The key question of the moment is not so much what North Carolina was but what it has become as a major battleground in a historic presidential election. The North Carolina of 2020 bears the marks of its political history as part of the solid Democratic South through six decades of the 20th Century and its realignment in the wake of the 1965 Voting Rights Act, the 1968 election of President Richard Nixon and the subsequent Republican “Southern strategy.”
The Republican ticket has carried North Carolina in 11 of the 13 presidential elections from 1968 to 2016 – the exceptions being Democrats Jimmy Carter in 1976 and Barack Obama in 2008. No wonder students see the state over their lifetimes as Republican red.
And yet, over that same period, Democrats won nine of the 13 elections for governor — the exceptions being Republicans Jim Holshouser in 1972, Jim Martin in 1984 and ’88, and Pat McCrory in 2012. In seven Novembers, North Carolina voters elected a Democratic governor at the same time giving the state’s electoral votes to the Republican presidential candidate.
In its politics today, North Carolina is the product of competing coalitions, each resulting from powerful streams of cultural, economic, and ideological attitudes. One stream flows out of rural, small-town culture, now incorporating conservative Christianity as well as the limited-government and economic libertarianism of the Tea Party. The other stream draws from a strong tradition of public-private partnership in behalf of economic growth and educational advancement.
These broad coalitions competed inside the Democratic Party during the era of the one-party South. Now they result in Democratic-versus-Republican clashes in campaigns and in state policymaking. What has come to be regarded as the state’s political paradox — electing both arch-conservatives and moderate-progressives — has persisted through an era of dramatic economic transformation and population growth, especially in the major metropolitan regions.
North Carolina’s population of 10.5 million is twice as large as in 1968. Now more than four out of 10 residents were not Tar Heel bred, but moved in from elsewhere. And, as Rebecca Tippett of Carolina Demography has documented, the two major political parties present a notable contrast in their racial and ethnic profiles.
“Ninety-one percent of Republican voters are white compared to 65% of the electorate overall,” she writes. In the Democratic Party, “white voters are a minority” at 41%. Blacks (45%), Asians (7%), and Hispanics (4%) comprise a majority of registered Democrats. Nearly seven out of 10 unaffiliated voters are white.

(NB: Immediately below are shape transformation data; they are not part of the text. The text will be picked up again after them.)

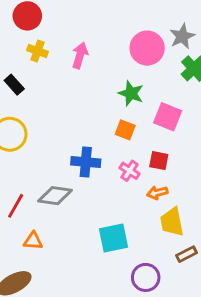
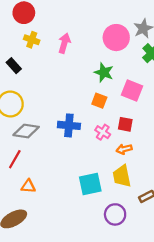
gray diamond: (55, 196) -> (26, 131), moved
yellow trapezoid: (172, 222) -> (122, 176), moved

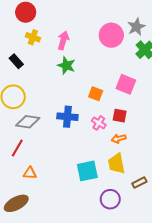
green star: (104, 72) -> (66, 65), moved

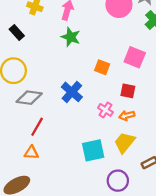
blue cross: (67, 117) -> (72, 92), turned 36
pink cross: (99, 123) -> (105, 110), moved
red line: (17, 148) -> (37, 127), moved
yellow trapezoid: (117, 164) -> (125, 142), turned 50

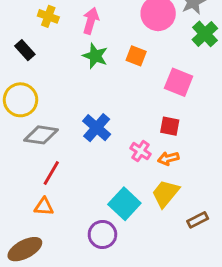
orange square: (102, 67) -> (136, 56), moved
cyan square: (93, 150) -> (124, 204), turned -35
purple circle: (118, 181) -> (102, 234), moved

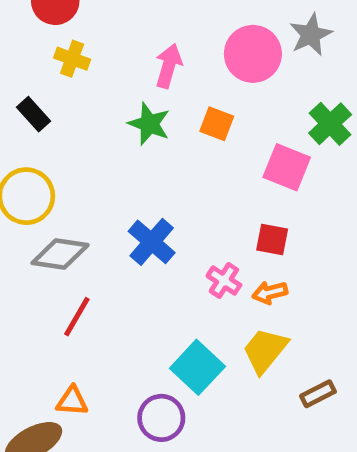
pink arrow: (91, 21) -> (169, 66), moved
green cross: (205, 34) -> (330, 124), moved
orange triangle: (44, 207) -> (72, 401), moved

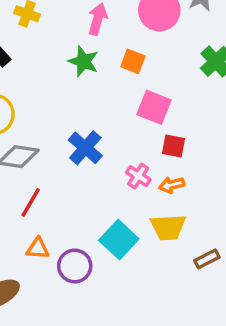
pink square: (287, 167) -> (154, 107), moved
yellow trapezoid: (265, 350) -> (168, 227), turned -132
orange triangle: (72, 401) -> (38, 248), moved
purple circle: (161, 418) -> (75, 266), moved

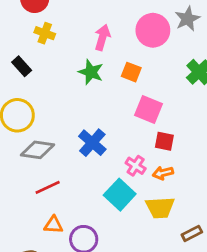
red line: (31, 202) -> (48, 187), turned 35
cyan square: (119, 240) -> (120, 195), moved

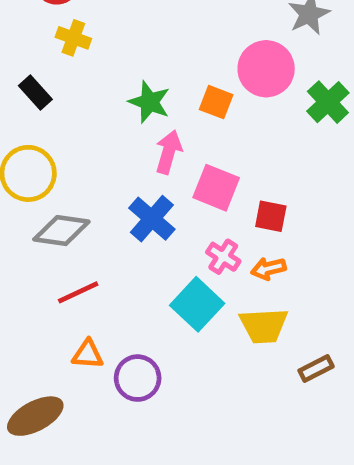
pink circle: (153, 30) -> (266, 69), moved
pink arrow: (102, 37) -> (169, 152), moved
pink square: (149, 110) -> (216, 188), moved

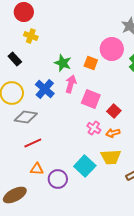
red square: (271, 216) -> (114, 111), turned 32
blue cross: (152, 219) -> (45, 89), moved
cyan square: (197, 304) -> (85, 166), moved

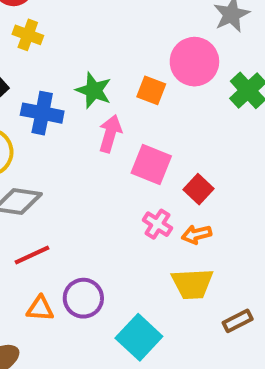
blue cross: (45, 89) -> (42, 113), moved, turned -30
cyan square: (85, 166) -> (139, 337), moved
purple circle: (58, 179) -> (83, 298), moved

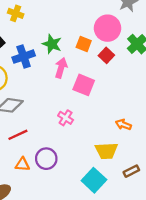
blue cross: (42, 113) -> (24, 57), turned -30
red square: (199, 189) -> (106, 55), moved
pink cross: (157, 224) -> (66, 118), moved
orange arrow: (196, 234) -> (123, 125), moved, turned 35
cyan square: (139, 337) -> (94, 180), moved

The population surge and the economic transition that underlie the state’s political competitiveness result from a complex mix of public policy and private-sector decisions. Among the factors have been lower taxes and favorable cost of living compared to northern states – as well as public investment in schools, community colleges, and universities since the 1960s that contributed to making cities, towns, and suburbs attractive places to live and run a business.
That understanding is reinforced in an article published this week in The Atlantic, among the several national media efforts to comprehend North Carolina politics in 2020. Staff writer David A. Graham reported from Union County, drawing on Duke Professor Mac McCorkle’s analysis that a key to unlocking North Carolina politics is found in the “countrypolitan” counties between the urban-rural divide.

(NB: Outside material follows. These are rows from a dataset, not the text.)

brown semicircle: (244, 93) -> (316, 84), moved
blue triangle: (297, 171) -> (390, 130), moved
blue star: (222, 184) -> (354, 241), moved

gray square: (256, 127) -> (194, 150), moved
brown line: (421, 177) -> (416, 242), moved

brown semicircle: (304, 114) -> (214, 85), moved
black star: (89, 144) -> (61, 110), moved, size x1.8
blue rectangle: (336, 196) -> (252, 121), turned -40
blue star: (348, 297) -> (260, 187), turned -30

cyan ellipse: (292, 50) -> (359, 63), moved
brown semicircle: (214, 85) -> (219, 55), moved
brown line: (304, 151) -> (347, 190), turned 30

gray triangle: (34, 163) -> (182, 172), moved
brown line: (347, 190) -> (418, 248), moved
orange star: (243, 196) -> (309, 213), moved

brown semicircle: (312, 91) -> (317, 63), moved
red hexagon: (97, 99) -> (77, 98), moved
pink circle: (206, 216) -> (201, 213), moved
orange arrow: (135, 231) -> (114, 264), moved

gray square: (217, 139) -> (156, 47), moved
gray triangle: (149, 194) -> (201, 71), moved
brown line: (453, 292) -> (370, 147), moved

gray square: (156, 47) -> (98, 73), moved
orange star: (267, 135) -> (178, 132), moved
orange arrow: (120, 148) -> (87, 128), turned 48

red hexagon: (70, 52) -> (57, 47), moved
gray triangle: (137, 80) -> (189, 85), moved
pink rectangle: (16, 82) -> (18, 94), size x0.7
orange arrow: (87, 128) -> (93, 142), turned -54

“Outside Monroe High School, an early-voting site,” Graham writes, “I struck up a conversation with Christina Helms, who was handing out a Republican sample ballot. Helms was campaigning for a friend who is running for school board, on which Helms is wrapping up a second and final term. Behind us stood a big, carefully maintained facility.

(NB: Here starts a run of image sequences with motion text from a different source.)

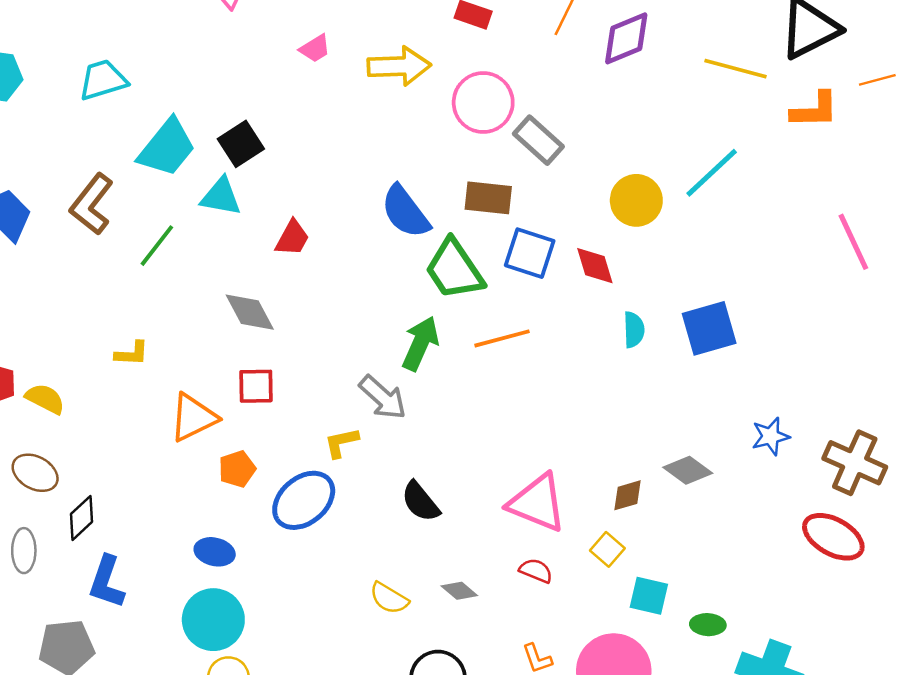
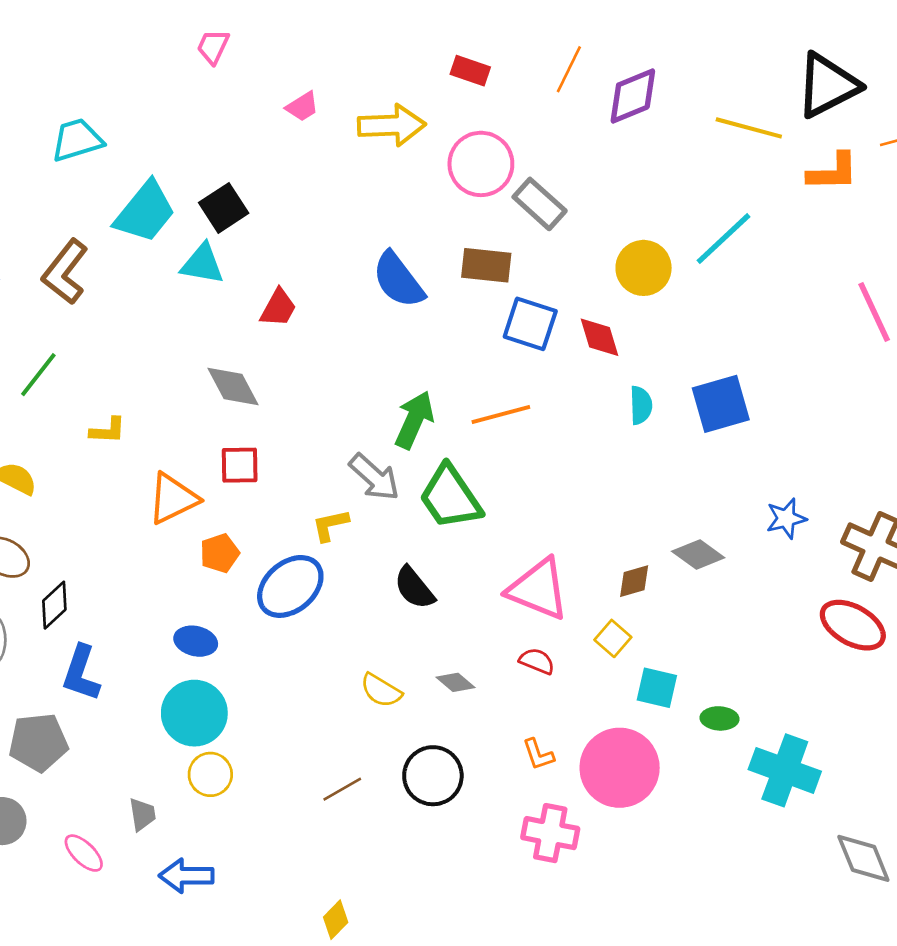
green line: (157, 246) -> (38, 375), moved
green trapezoid: (454, 269) -> (450, 497), moved

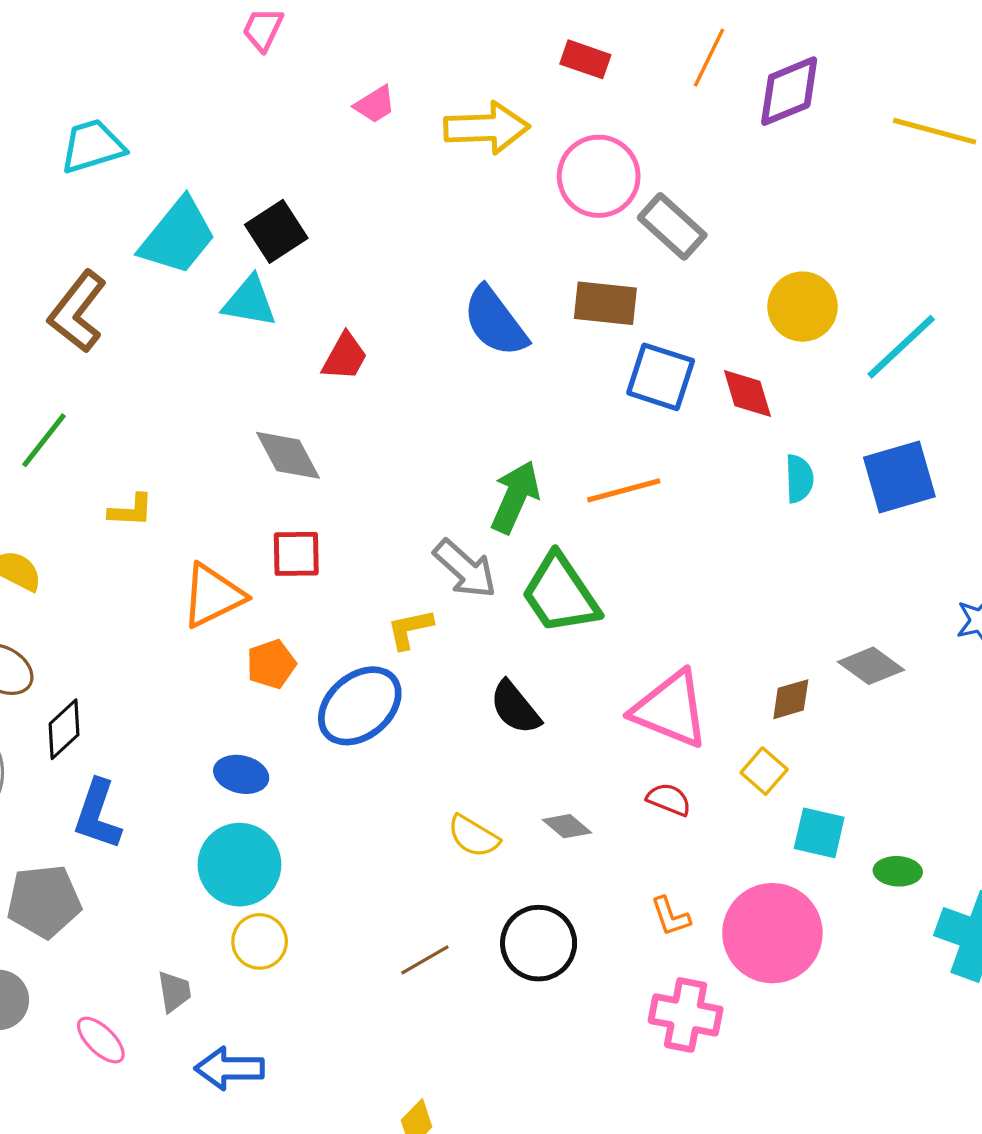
cyan line: (724, 239) -> (901, 347), moved

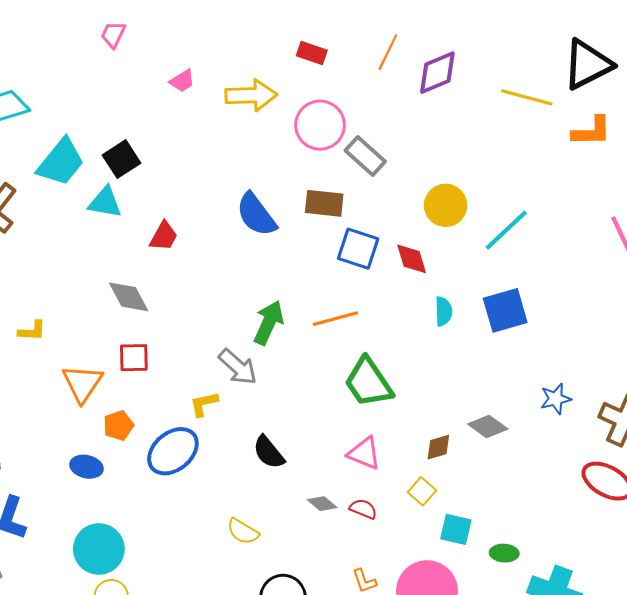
green trapezoid: (560, 594) -> (368, 382), moved
orange triangle: (213, 596) -> (82, 383), turned -30
pink triangle: (671, 709) -> (364, 453), size x0.7
blue ellipse: (241, 774) -> (87, 467), moved
gray diamond: (567, 826) -> (322, 504), moved

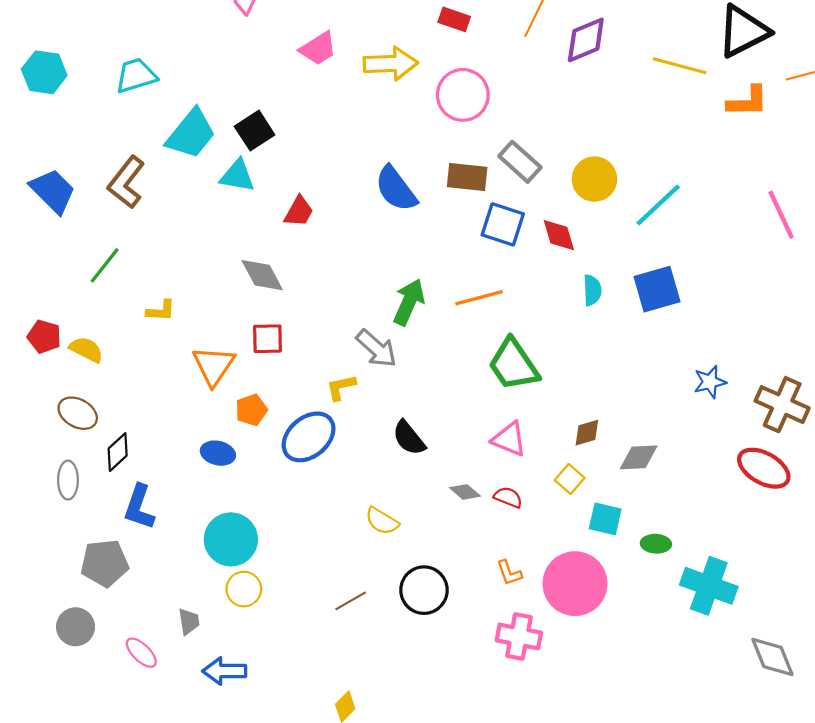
pink trapezoid: (182, 81) -> (318, 49), size x1.4
gray rectangle: (365, 156) -> (520, 162), moved
gray diamond: (488, 427) -> (639, 457), moved, turned -39

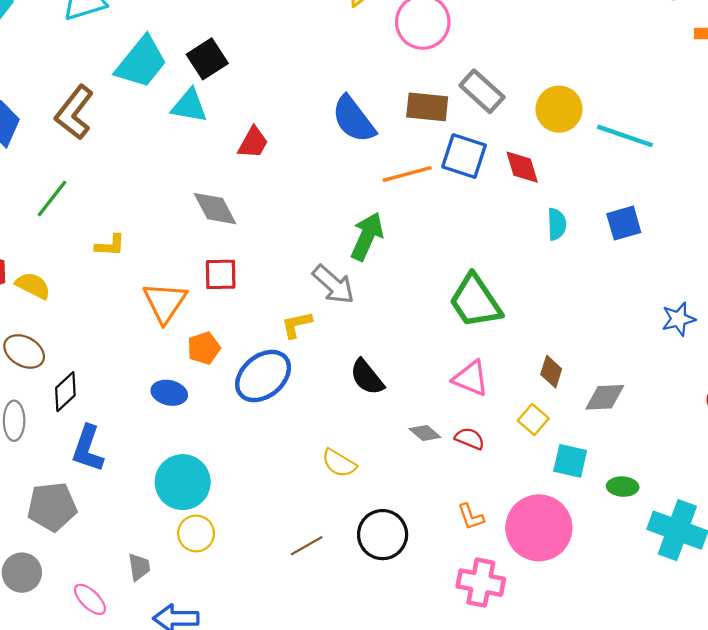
cyan line: (658, 205) -> (625, 136), turned 62
blue square: (657, 289) -> (624, 223), size x0.7
orange line: (479, 298) -> (407, 174), moved
brown diamond: (587, 433) -> (551, 372), turned -56

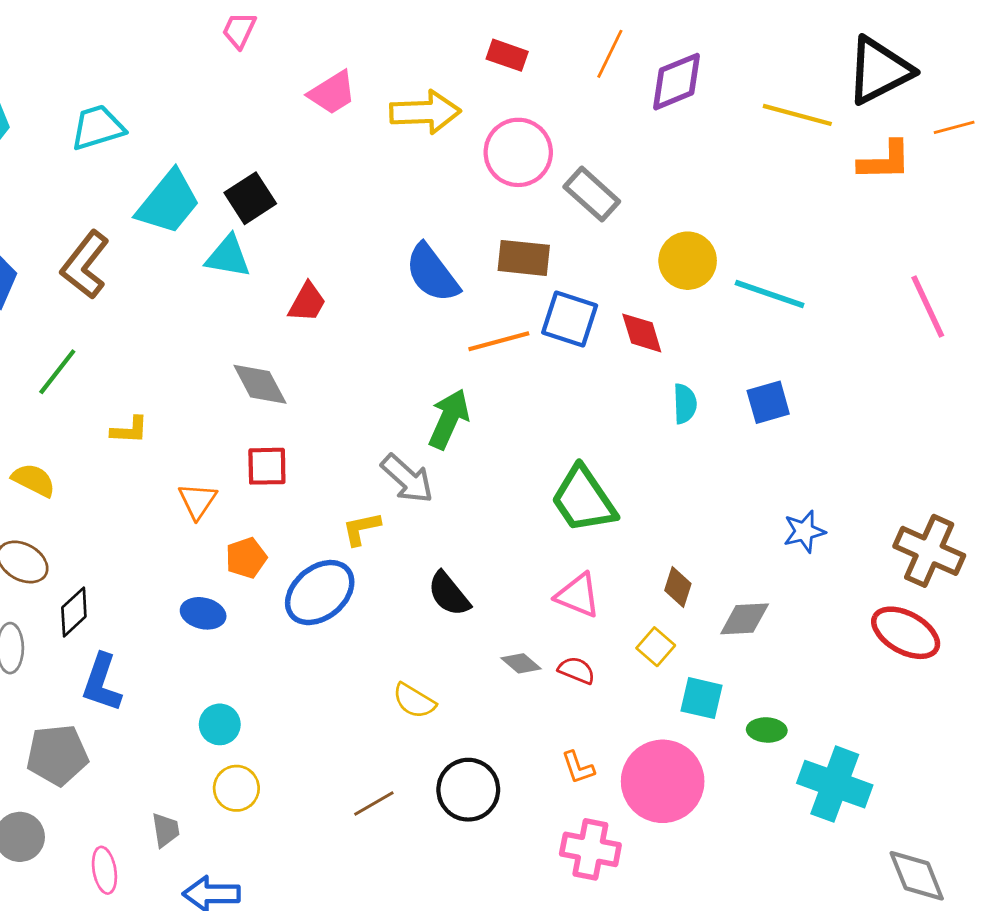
gray rectangle: (482, 91) -> (592, 194), moved
orange triangle: (165, 302) -> (198, 501), size x0.7
blue star: (678, 319) -> (804, 531), moved
cyan circle: (183, 482) -> (220, 724), size x0.6
pink ellipse: (90, 599) -> (104, 870), turned 36

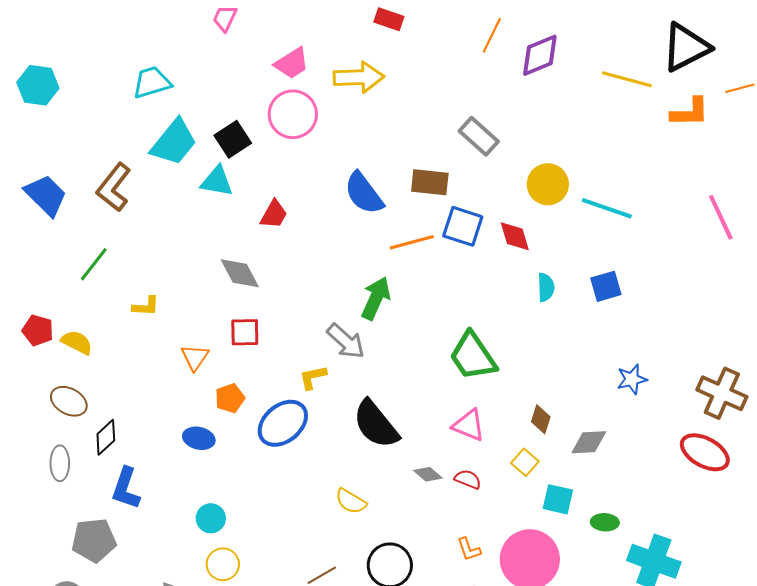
red rectangle: (507, 55) -> (389, 19), moved
cyan trapezoid: (98, 127) -> (152, 82), moved
pink circle: (518, 152) -> (293, 114), moved
black semicircle: (449, 594) -> (376, 424), size x1.5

“‘Union County is a conservative county, with conservative values, Christian values,’ she told me. But she’s proud of the public-school system. ‘It is the feather in the cap of Union County, and we have every intention of keeping it that way. It’s important that we keep that momentum and that upward trajectory of all the things that we are doing for the schools and for these kids. That’s what it’s all about.'”
As the COVID-19 pandemic has made painfully obvious, North Carolina has wide gaps in connecting children to schooling. Research in the Leandro court case documents the state’s shortcomings in affording students their right to a sound basic education. Still, whether you consider North Carolina historically as a red state or blue state, you can see the state’s struggles and successes in expanding educational opportunity and quality as integral to its modern history — and vital to determining its future.